If you are using a Makefile generator I could offer this approach:
Place the following file "cps" as executable in CMAKE_SOURCE_DIR:
#!/bin/sh
d=$1; shift
while [ "$1" != "--" ]; do
cp $1 $d/$(basename $1 .o).s; shift
done
Now, look at the following CMakeLists.txt:
CMAKE_MINIMUM_REQUIRED(VERSION 2.8 FATAL_ERROR)
PROJECT(CPS C)
FILE(WRITE f1.c "void f1(void){}\n")
FILE(WRITE f2.c "void f2(void){}\n")
FILE(WRITE f3.c "void f3(void){}\n")
ADD_EXECUTABLE(f f1.c f2.c f3.c)
SET_TARGET_PROPERTIES(f PROPERTIES
COMPILE_FLAGS "-S"
RULE_LAUNCH_LINK
"${CMAKE_SOURCE_DIR}/cps ${CMAKE_BINARY_DIR} <OBJECTS> --"
)
This uses the above-mentioned "cps" as a launch script for linking the
target "f", but "cps" just copies the object files - delimited by "--"

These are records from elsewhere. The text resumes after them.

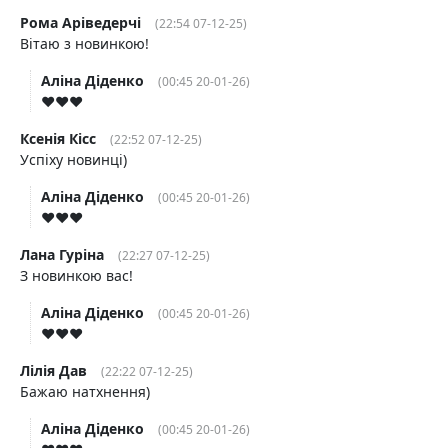
Рома Аріведерчі
(22:54 07-12-25)
Вітаю з новинкою!
Аліна Діденко
(00:45 20-01-26)
♥️♥️♥️
Ксенія Кісс
(22:52 07-12-25)
Успіху новинці)
Аліна Діденко
(00:45 20-01-26)
♥️♥️♥️
Лана Гуріна
(22:27 07-12-25)
З новинкою вас!
Аліна Діденко
(00:45 20-01-26)
♥️♥️♥️
Лілія Дав
(22:22 07-12-25)
Бажаю натхнення)
Аліна Діденко
(00:45 20-01-26)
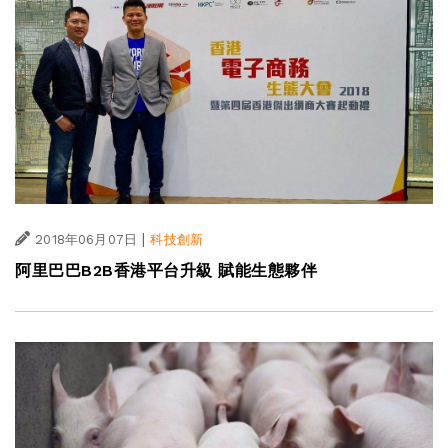
|
2018年06月07日
科技創新
阿里巴巴B2B香港平台升級 賦能生態夥伴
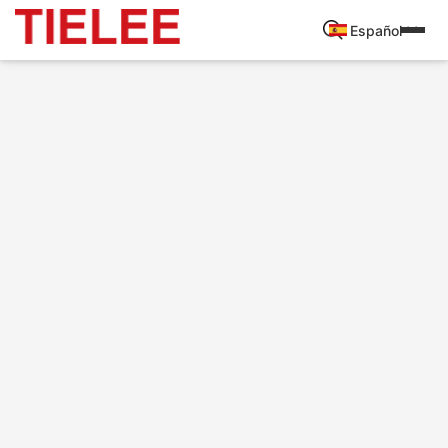
Español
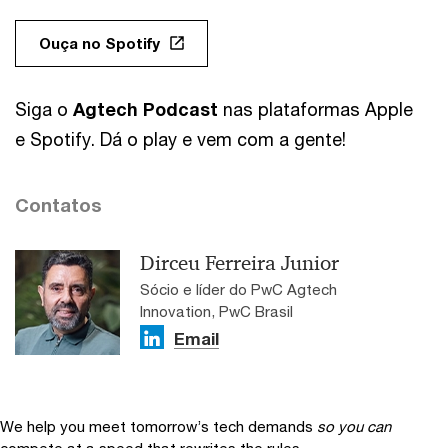
Ouça no Spotify
Siga o
Agtech Podcast
nas plataformas Apple
e Spotify. Dá o play e vem com a gente!
Contatos
Dirceu Ferreira Junior
Sócio e líder do PwC Agtech
Innovation, PwC Brasil
Email
We help you meet tomorrow’s tech demands
so you can
compete at a speed that rewrites the rules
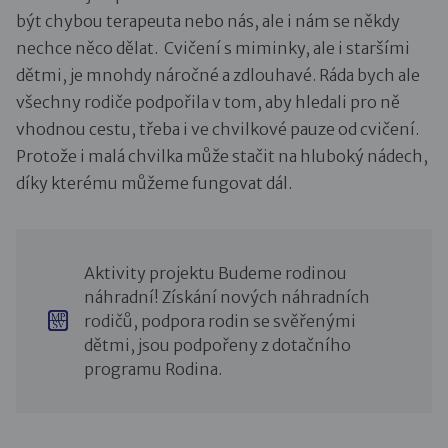
být chybou terapeuta nebo nás, ale i nám se někdy
nechce něco dělat. Cvičení s miminky, ale i staršími
dětmi, je mnohdy náročné a zdlouhavé. Ráda bych ale
všechny rodiče podpořila v tom, aby hledali pro ně
vhodnou cestu, třeba i ve chvilkové pauze od cvičení.
Protože i malá chvilka může stačit na hluboký nádech,
díky kterému můžeme fungovat dál.
Aktivity projektu Budeme rodinou
náhradní! Získání nových náhradních
rodičů, podpora rodin se svěřenými
dětmi, jsou podpořeny z dotačního
programu Rodina.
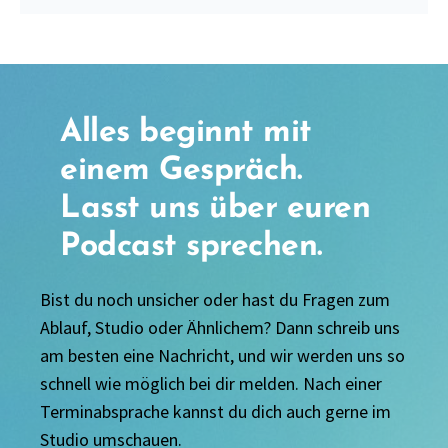
Alles beginnt mit
einem Gespräch.
Lasst uns über euren
Podcast sprechen.
Bist du noch unsicher oder hast du Fragen zum
Ablauf, Studio oder Ähnlichem? Dann schreib uns
am besten eine Nachricht, und wir werden uns so
schnell wie möglich bei dir melden. Nach einer
Terminabsprache kannst du dich auch gerne im
Studio umschauen.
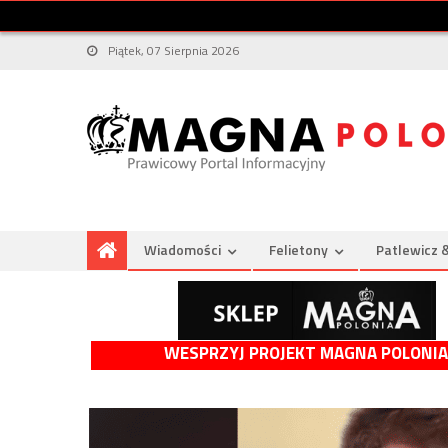
Piątek, 07 Sierpnia 2026
Wiadomości
Felietony
Patlewicz 
WESPRZYJ PROJEKT MAGNA POLONIA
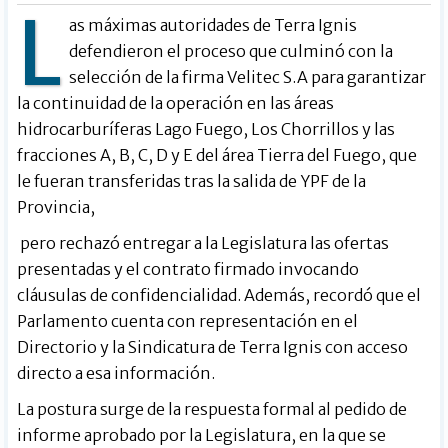
L
as máximas autoridades de Terra Ignis
defendieron el proceso que culminó con la
selección de la firma Velitec S.A para garantizar
la continuidad de la operación en las áreas
hidrocarburíferas Lago Fuego, Los Chorrillos y las
fracciones A, B, C, D y E del área Tierra del Fuego, que
le fueran transferidas tras la salida de YPF de la
Provincia,
pero rechazó entregar a la Legislatura las ofertas
presentadas y el contrato firmado invocando
cláusulas de confidencialidad. Además, recordó que el
Parlamento cuenta con representación en el
Directorio y la Sindicatura de Terra Ignis con acceso
directo a esa información.
La postura surge de la respuesta formal al pedido de
informe aprobado por la Legislatura, en la que se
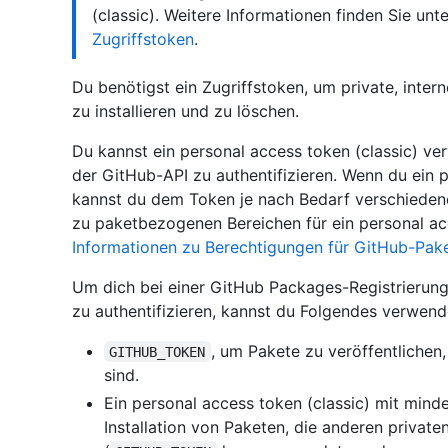
(classic). Weitere Informationen finden Sie unt
Zugriffstoken
.
Du benötigst ein Zugriffstoken, um private, intern
zu installieren und zu löschen.
Du kannst ein personal access token (classic) v
der GitHub-API zu authentifizieren. Wenn du ein pe
kannst du dem Token je nach Bedarf verschiedene
zu paketbezogenen Bereichen für ein personal acc
Informationen zu Berechtigungen für GitHub-Pak
Um dich bei einer GitHub Packages-Registrierung
zu authentifizieren, kannst du Folgendes verwend
, um Pakete zu veröffentliche
GITHUB_TOKEN
sind.
Ein personal access token (classic) mit min
Installation von Paketen, die anderen privat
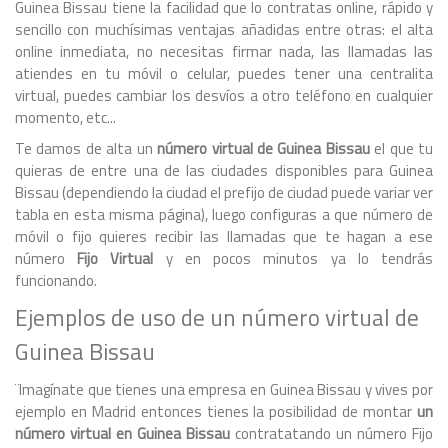
Guinea Bissau tiene la facilidad que lo contratas online, rápido y
sencillo con muchísimas ventajas añadidas entre otras: el alta
online inmediata, no necesitas firmar nada, las llamadas las
atiendes en tu móvil o celular, puedes tener una centralita
virtual, puedes cambiar los desvíos a otro teléfono en cualquier
momento, etc...
Te damos de alta un
número virtual de Guinea Bissau
el que tu
quieras de entre una de las ciudades disponibles para Guinea
Bissau (dependiendo la ciudad el prefijo de ciudad puede variar ver
tabla en esta misma página), luego configuras a que número de
móvil o fijo quieres recibir las llamadas que te hagan a ese
número
Fijo Virtual
y en pocos minutos ya lo tendrás
funcionando.
Ejemplos de uso de un número virtual de
Guinea Bissau
¨Imagínate que tienes una empresa en Guinea Bissau y vives por
ejemplo en Madrid entonces tienes la posibilidad de montar
un
número virtual en Guinea Bissau
contratatando un número Fijo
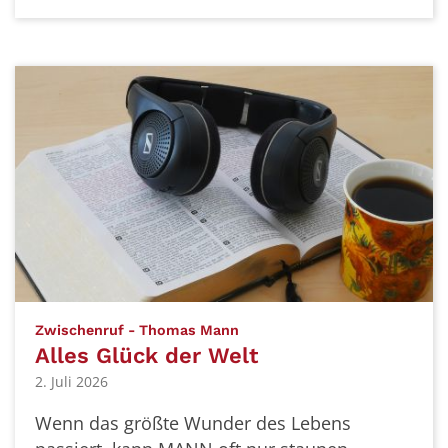
:
Zwischenruf - Thomas Mann
Alles Glück der Welt
2. Juli 2026
Wenn das größte Wunder des Lebens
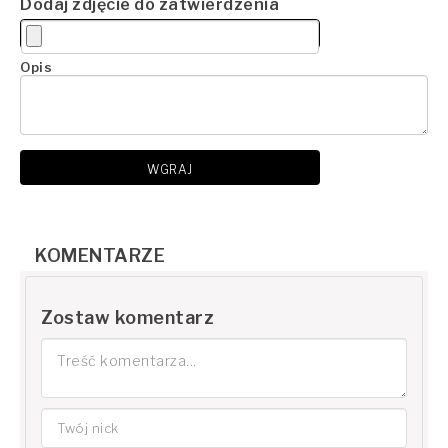
Dodaj zdjęcie do zatwierdzenia
Opis
WGRAJ
KOMENTARZE
Zostaw komentarz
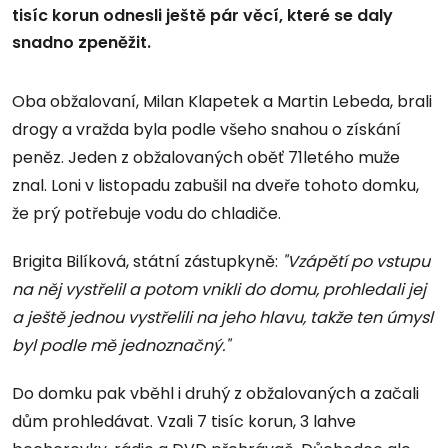
tisíc korun odnesli ještě pár věcí, které se daly
snadno zpeněžit.
Oba obžalovaní, Milan Klapetek a Martin Lebeda, brali
drogy a vražda byla podle všeho snahou o získání
peněz. Jeden z obžalovaných oběť 71letého muže
znal. Loni v listopadu zabušil na dveře tohoto domku,
že prý potřebuje vodu do chladiče.
Brigita Bilíková, státní zástupkyně:
"Vzápětí po vstupu
na něj vystřelil a potom vnikli do domu, prohledali jej
a ještě jednou vystřelili na jeho hlavu, takže ten úmysl
byl podle mě jednoznačný."
Do domku pak vběhl i druhý z obžalovaných a začali
dům prohledávat. Vzali 7 tisíc korun, 3 lahve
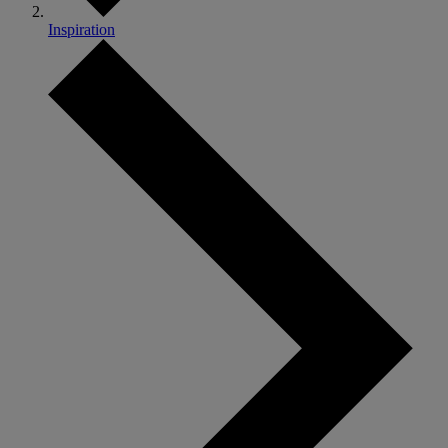
Inspiration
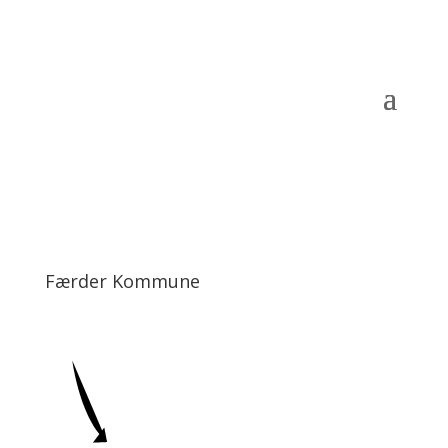
Færder Kommune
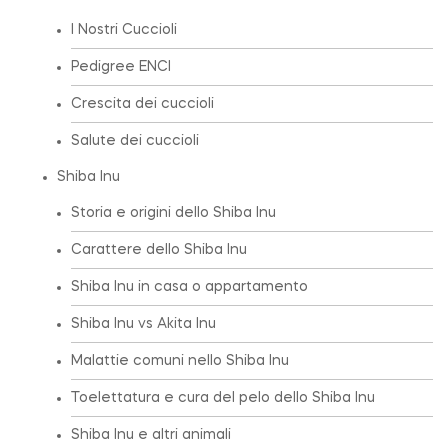
I Nostri Cuccioli
Pedigree ENCI
Crescita dei cuccioli
Salute dei cuccioli
Shiba Inu
Storia e origini dello Shiba Inu
Carattere dello Shiba Inu
Shiba Inu in casa o appartamento
Shiba Inu vs Akita Inu
Malattie comuni nello Shiba Inu
Toelettatura e cura del pelo dello Shiba Inu
Shiba Inu e altri animali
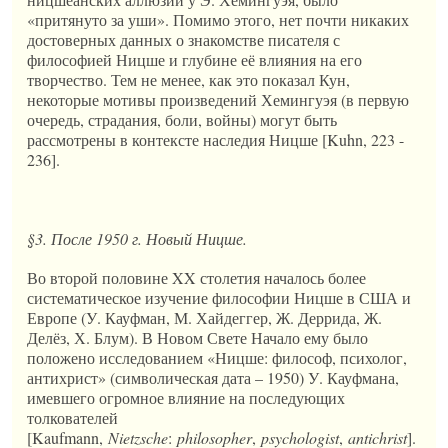
«притянуто за уши». Помимо этого, нет почти никаких
достоверных данных о знакомстве писателя с
философией Ницше и глубине её влияния на его
творчество. Тем не менее, как это показал Кун,
некоторые мотивы произведений Хемингуэя (в первую
очередь, страдания, боли, войны) могут быть
рассмотрены в контексте наследия Ницше [Kuhn, 223 -
236].
§3. После 1950 г. Новый Ницше.
Во второй половине XX столетия началось более
систематическое изучение философии Ницше в США и
Европе (У. Кауфман, М. Хайдеггер, Ж. Деррида, Ж.
Делёз, Х. Блум). В Новом Свете Начало ему было
положено исследованием «Ницше: философ, психолог,
антихрист» (символическая дата – 1950) У. Кауфмана,
имевшего огромное влияние на последующих
толкователей
[Kaufmann,
Nietzsche
:
philosopher
,
psychologist
,
antichrist
].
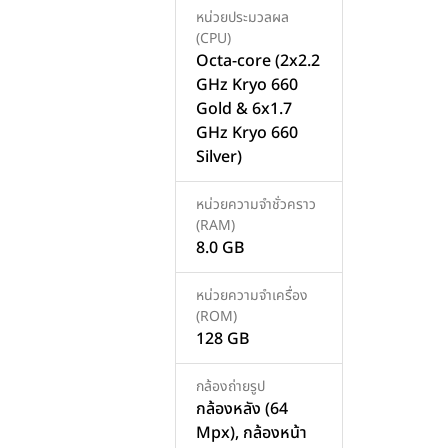
หน่วยประมวลผล
(CPU)
Octa-core (2x2.2
GHz Kryo 660
เพิ่มสินค้า
เพิ่มสินค้า
Gold & 6x1.7
GHz Kryo 660
Silver)
หน่วยความจำชั่วคราว
(RAM)
8.0 GB
หน่วยความจำเครื่อง
(ROM)
128 GB
กล้องถ่ายรูป
กล้องหลัง (64
Mpx), กล้องหน้า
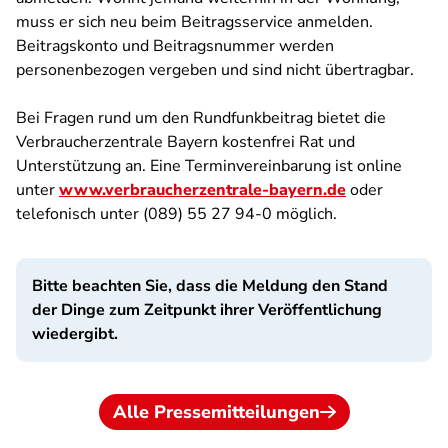
muss er sich neu beim Beitragsservice anmelden.
Beitragskonto und Beitragsnummer werden
personenbezogen vergeben und sind nicht übertragbar.
Bei Fragen rund um den Rundfunkbeitrag bietet die
Verbraucherzentrale Bayern kostenfrei Rat und
Unterstützung an. Eine Terminvereinbarung ist online
unter
www.verbraucherzentrale-bayern.de
oder
telefonisch unter (089) 55 27 94-0 möglich.
Bitte beachten Sie, dass die Meldung den Stand
der Dinge zum Zeitpunkt ihrer Veröffentlichung
wiedergibt.
Alle Pressemitteilungen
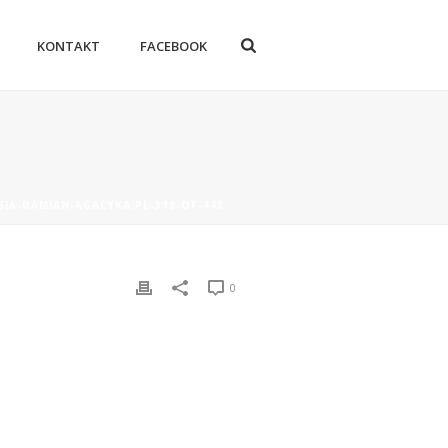
KONTAKT
FACEBOOK
SIA-DAMIAN-AGACYKA.PL-318-OF-443
0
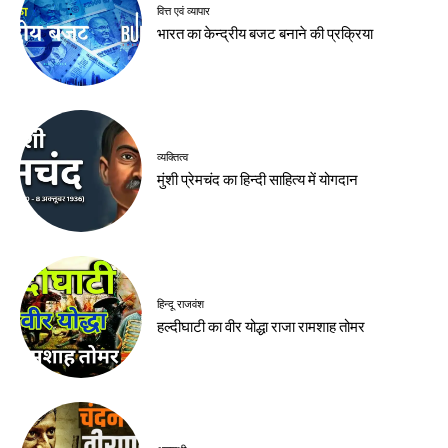
वित्त एवं व्यापार
भारत का केन्द्रीय बजट बनाने की प्रक्रिया
व्यक्तित्व
मुंशी प्रेमचंद का हिन्दी साहित्य में योगदान
हिन्दू राजवंश
हल्दीघाटी का वीर योद्धा राजा रामशाह तोमर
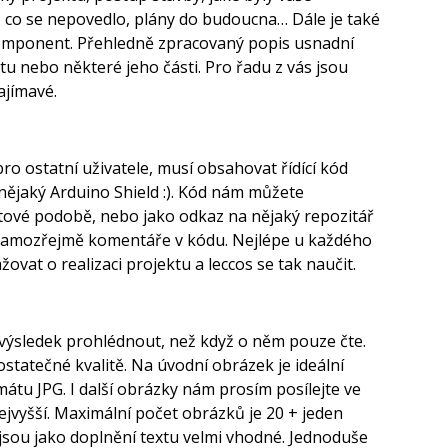
 co se nepovedlo, plány do budoucna… Dále je také
omponent. Přehledně zpracovaný popis usnadní
tu nebo některé jeho části. Pro řadu z vás jsou
ajímavé.
ro ostatní uživatele, musí obsahovat řídící kód
nějaký Arduino Shield :). Kód nám můžete
tové podobě, nebo jako odkaz na nějaký repozitář
 samozřejmě komentáře v kódu. Nejlépe u každého
žovat o realizaci projektu a leccos se tak naučit.
k výsledek prohlédnout, než když o něm pouze čte.
statečné kvalitě. Na úvodní obrázek je ideální
átu JPG. I další obrázky nám prosím posílejte ve
ejvyšší. Maximální počet obrázků je 20 + jeden
jsou jako doplnění textu velmi vhodné. Jednoduše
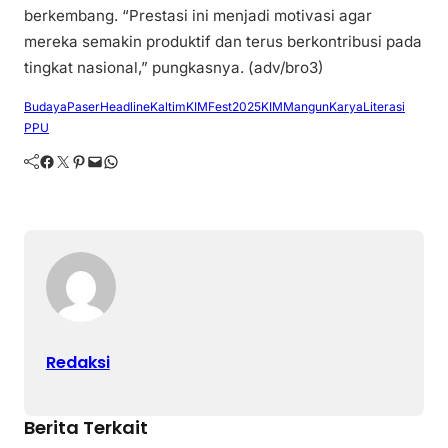
berkembang. “Prestasi ini menjadi motivasi agar
mereka semakin produktif dan terus berkontribusi pada
tingkat nasional,” pungkasnya. (adv/bro3)
BudayaPaser
Headline
Kaltim
KIMFest2025
KIMMangunKarya
Literasi
PPU
Facebook
Twitter
Pinterest
Mail
WhatsApp
Redaksi
Berita Terkait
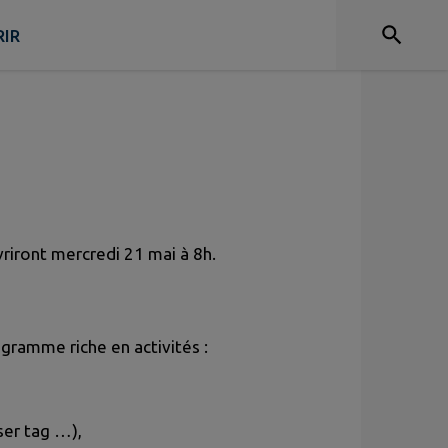
IR
vriront mercredi 21 mai à 8h.
gramme riche en activités :
ser tag …),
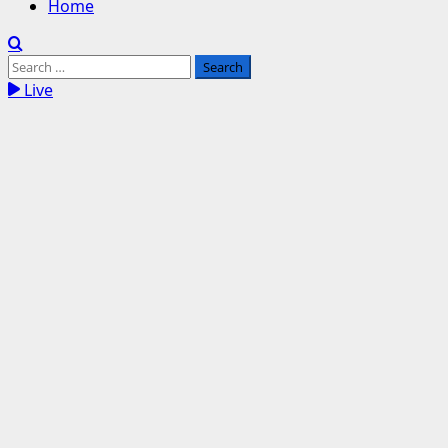
Home
Search
for:
Live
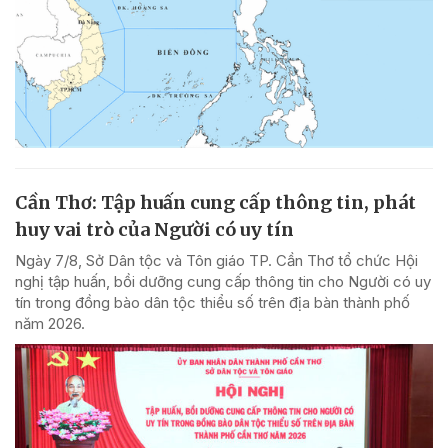
Cần Thơ: Tập huấn cung cấp thông tin, phát
huy vai trò của Người có uy tín
Ngày 7/8, Sở Dân tộc và Tôn giáo TP. Cần Thơ tổ chức Hội
nghị tập huấn, bồi dưỡng cung cấp thông tin cho Người có uy
tín trong đồng bào dân tộc thiểu số trên địa bàn thành phố
năm 2026.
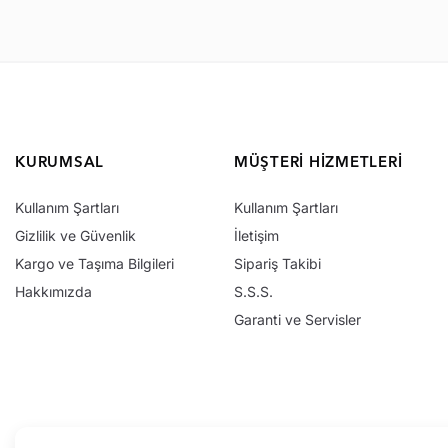
KURUMSAL
MÜŞTERI HIZMETLERI
Kullanım Şartları
Kullanım Şartları
Gizlilik ve Güvenlik
İletişim
Kargo ve Taşıma Bilgileri
Sipariş Takibi
Hakkımızda
S.S.S.
Garanti ve Servisler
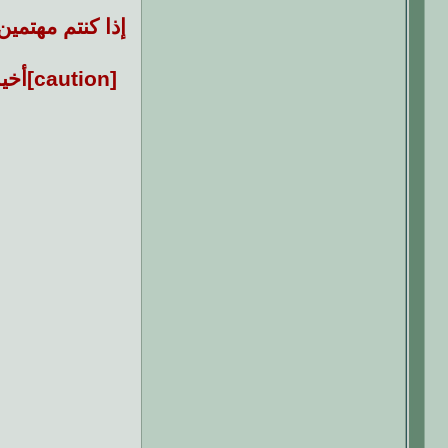
إذا كنتم مهتمي
[tion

- to the directory specified as the first argument, and of course, the
objects are in fact the assembler code files generated from the sources
by the "-S" flag which is imposed on the same target. Effectively, this
means you have a target producing ".s" files instead of an executable,
and everything else should be business as usual.
'hope that helps.
Regards,
Michael
P.S.: The source file property GENERATED is useful in this context.